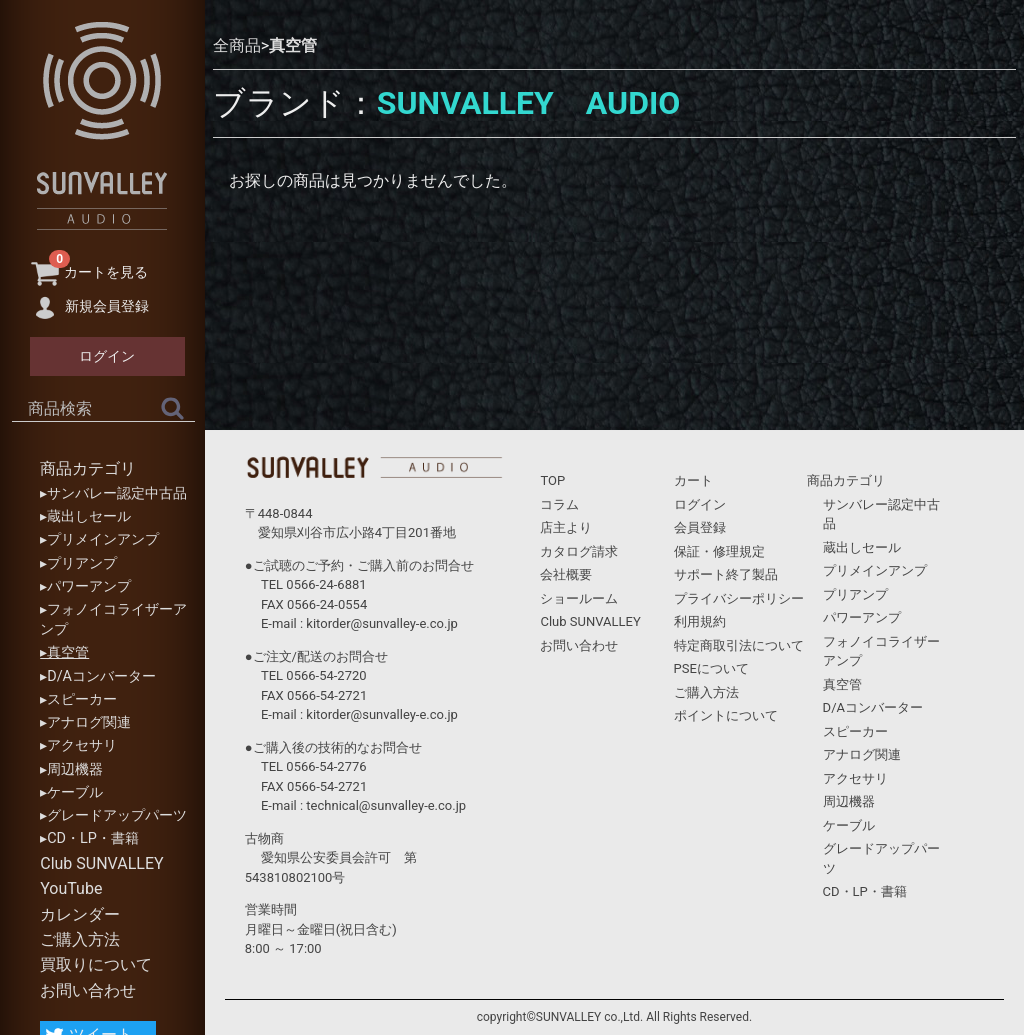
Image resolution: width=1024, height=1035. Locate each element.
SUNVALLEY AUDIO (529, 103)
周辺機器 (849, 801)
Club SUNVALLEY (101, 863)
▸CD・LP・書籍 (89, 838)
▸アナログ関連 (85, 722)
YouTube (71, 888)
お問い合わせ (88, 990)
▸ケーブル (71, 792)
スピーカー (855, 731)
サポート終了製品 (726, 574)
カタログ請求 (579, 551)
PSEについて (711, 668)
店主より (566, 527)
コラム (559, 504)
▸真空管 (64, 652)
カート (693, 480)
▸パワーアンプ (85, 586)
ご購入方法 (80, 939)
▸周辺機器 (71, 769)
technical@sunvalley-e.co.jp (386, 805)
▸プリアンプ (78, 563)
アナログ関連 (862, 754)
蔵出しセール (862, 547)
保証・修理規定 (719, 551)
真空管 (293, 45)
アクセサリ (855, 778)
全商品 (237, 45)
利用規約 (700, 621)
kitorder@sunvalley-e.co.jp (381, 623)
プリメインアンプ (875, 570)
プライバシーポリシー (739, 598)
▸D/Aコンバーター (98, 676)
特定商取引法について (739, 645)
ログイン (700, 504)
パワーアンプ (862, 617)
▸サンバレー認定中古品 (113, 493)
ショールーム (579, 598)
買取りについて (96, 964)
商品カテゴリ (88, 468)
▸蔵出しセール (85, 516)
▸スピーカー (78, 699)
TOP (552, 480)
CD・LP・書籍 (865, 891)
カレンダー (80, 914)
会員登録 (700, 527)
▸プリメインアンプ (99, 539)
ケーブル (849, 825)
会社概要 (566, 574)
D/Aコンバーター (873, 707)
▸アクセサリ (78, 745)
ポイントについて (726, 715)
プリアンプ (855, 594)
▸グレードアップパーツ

· · · · · · ·

Take the line containing "アクセサリ (855, 778)" as the first line and the last line of the data above as the final one. Write out these lines and all between them exactly.

§ TASK OUTPUT:
アクセサリ (855, 778)
全商品 (237, 45)
利用規約 (700, 621)
kitorder@sunvalley-e.co.jp (381, 623)
プリメインアンプ (875, 570)
プライバシーポリシー (739, 598)
▸D/Aコンバーター (98, 676)
特定商取引法について (739, 645)
ログイン (700, 504)
パワーアンプ (862, 617)
▸サンバレー認定中古品 (113, 493)
ショールーム (579, 598)
買取りについて (96, 964)
商品カテゴリ (88, 468)
▸蔵出しセール (85, 516)
▸スピーカー (78, 699)
TOP (552, 480)
CD・LP・書籍 (865, 891)
カレンダー (80, 914)
会員登録 (700, 527)
▸プリメインアンプ (99, 539)
ケーブル (849, 825)
会社概要 (566, 574)
D/Aコンバーター (873, 707)
▸アクセサリ (78, 745)
ポイントについて (726, 715)
プリアンプ (855, 594)
▸グレードアップパーツ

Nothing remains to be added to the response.